_WORK REQUEST_
Tell how many lines in the data below contain "российских", using one number as the whole reply.

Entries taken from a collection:
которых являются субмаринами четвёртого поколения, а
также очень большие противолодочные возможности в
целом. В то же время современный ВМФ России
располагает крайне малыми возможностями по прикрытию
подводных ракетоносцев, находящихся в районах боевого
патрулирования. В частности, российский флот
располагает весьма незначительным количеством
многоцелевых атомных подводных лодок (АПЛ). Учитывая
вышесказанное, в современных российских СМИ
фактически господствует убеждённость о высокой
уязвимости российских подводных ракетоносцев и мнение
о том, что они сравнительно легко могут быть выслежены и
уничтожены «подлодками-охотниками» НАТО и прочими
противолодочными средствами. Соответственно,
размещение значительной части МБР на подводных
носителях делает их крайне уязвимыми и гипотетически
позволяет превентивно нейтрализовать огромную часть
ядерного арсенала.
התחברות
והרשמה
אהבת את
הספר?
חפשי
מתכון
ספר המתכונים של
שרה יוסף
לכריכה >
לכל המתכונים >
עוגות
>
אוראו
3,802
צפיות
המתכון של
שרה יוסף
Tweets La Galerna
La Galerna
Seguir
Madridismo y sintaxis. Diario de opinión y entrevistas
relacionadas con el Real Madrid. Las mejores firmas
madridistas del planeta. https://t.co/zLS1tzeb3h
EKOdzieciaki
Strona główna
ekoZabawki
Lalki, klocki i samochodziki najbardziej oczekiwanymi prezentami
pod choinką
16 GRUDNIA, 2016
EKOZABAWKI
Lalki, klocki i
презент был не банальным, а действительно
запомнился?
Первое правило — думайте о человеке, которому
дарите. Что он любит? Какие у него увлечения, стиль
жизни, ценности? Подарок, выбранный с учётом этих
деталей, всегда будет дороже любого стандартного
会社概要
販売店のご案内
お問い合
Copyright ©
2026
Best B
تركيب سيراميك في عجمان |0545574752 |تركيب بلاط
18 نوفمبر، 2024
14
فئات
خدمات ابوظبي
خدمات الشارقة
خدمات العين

---

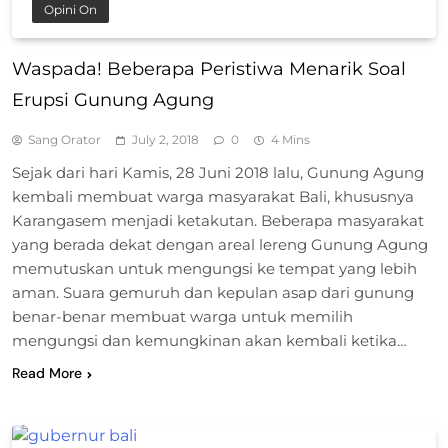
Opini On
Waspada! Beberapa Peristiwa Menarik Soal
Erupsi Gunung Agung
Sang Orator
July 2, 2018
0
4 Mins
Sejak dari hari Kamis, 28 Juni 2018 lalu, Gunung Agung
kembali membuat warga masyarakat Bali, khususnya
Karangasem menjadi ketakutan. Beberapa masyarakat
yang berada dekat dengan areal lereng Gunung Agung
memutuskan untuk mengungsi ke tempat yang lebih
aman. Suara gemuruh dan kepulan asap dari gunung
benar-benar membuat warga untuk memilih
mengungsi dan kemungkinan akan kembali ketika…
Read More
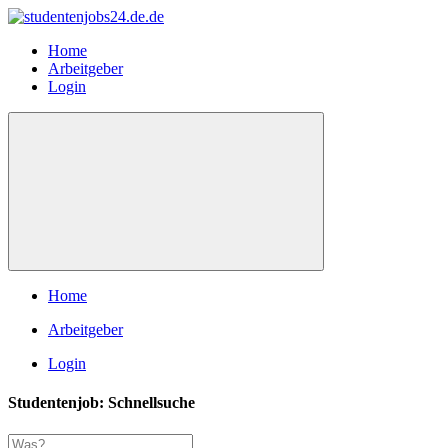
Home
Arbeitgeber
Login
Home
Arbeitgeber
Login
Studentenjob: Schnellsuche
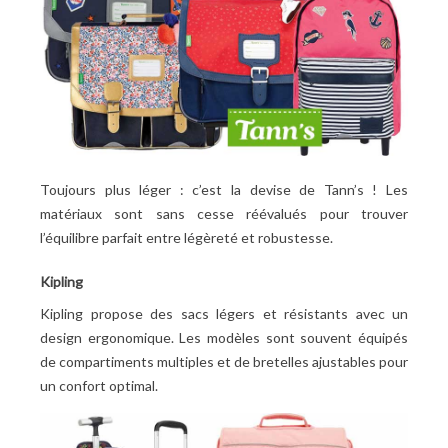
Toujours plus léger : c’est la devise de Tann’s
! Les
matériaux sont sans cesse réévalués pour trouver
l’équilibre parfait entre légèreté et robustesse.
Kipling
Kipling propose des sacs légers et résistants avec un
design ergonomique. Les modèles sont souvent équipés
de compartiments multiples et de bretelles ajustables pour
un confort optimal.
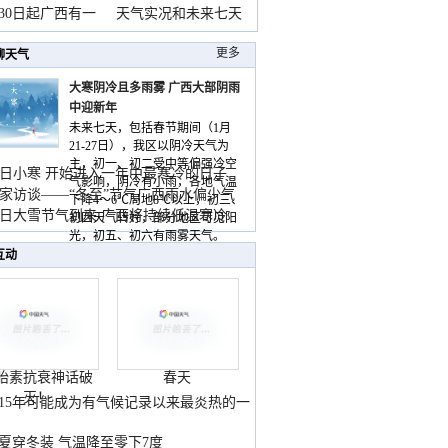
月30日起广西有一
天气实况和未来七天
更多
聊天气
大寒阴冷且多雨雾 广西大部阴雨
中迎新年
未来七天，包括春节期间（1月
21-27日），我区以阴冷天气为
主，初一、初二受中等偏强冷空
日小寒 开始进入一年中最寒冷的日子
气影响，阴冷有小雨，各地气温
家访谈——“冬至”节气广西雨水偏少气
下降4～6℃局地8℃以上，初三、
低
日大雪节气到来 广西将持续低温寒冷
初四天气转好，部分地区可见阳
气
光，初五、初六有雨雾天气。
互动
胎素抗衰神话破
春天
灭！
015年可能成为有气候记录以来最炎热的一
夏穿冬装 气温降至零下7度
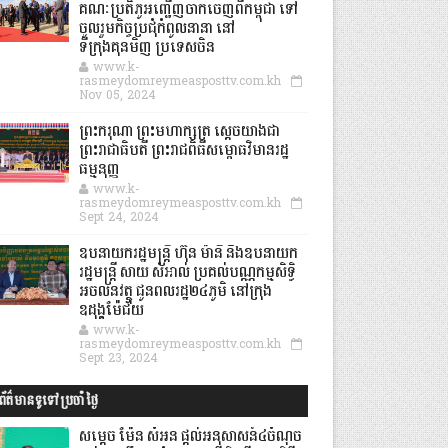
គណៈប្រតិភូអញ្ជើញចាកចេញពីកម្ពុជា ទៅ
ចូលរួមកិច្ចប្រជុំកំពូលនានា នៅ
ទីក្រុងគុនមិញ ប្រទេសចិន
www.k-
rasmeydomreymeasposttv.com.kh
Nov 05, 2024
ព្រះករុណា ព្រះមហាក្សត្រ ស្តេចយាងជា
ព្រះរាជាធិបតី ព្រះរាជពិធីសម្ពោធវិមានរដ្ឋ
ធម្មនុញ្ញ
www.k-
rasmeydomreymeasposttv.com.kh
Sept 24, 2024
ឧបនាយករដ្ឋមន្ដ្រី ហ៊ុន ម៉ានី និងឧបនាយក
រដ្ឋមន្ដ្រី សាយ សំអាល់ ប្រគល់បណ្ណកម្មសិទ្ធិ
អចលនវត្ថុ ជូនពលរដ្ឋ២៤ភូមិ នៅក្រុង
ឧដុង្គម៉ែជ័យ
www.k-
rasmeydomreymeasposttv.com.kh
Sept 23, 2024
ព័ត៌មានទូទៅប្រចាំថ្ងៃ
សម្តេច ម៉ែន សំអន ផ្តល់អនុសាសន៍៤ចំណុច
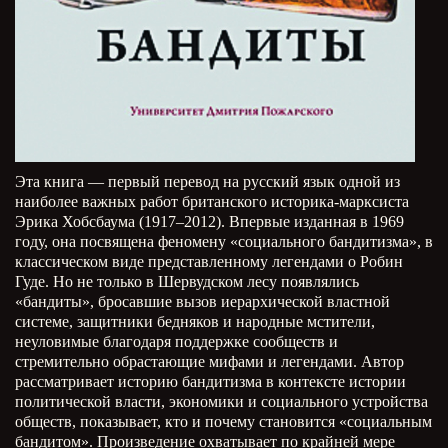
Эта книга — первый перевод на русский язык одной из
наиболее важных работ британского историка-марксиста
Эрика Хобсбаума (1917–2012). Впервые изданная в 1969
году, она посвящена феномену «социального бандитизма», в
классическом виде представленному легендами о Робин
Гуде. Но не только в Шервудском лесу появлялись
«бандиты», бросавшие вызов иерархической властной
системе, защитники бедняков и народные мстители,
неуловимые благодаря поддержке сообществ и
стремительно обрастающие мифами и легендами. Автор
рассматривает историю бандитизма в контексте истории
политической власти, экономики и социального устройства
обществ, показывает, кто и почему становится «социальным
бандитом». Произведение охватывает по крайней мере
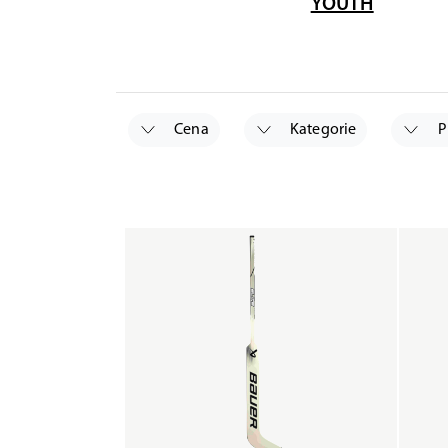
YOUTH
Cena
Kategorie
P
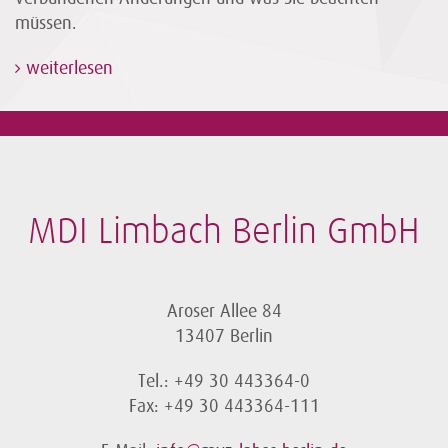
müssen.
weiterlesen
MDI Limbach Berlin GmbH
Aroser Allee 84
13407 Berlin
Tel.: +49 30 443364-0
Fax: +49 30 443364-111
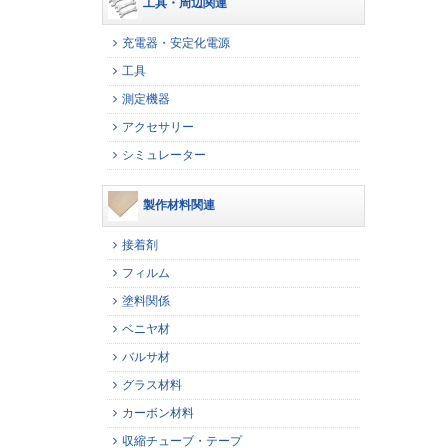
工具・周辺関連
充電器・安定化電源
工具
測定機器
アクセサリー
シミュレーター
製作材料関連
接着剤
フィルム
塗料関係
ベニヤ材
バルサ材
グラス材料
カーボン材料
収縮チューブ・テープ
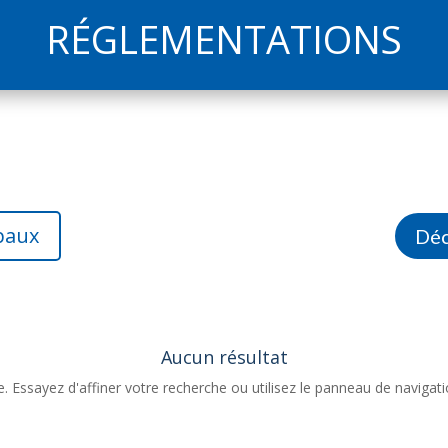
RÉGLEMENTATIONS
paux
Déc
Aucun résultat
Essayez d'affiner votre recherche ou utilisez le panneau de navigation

_YOUR RESPONSE_
2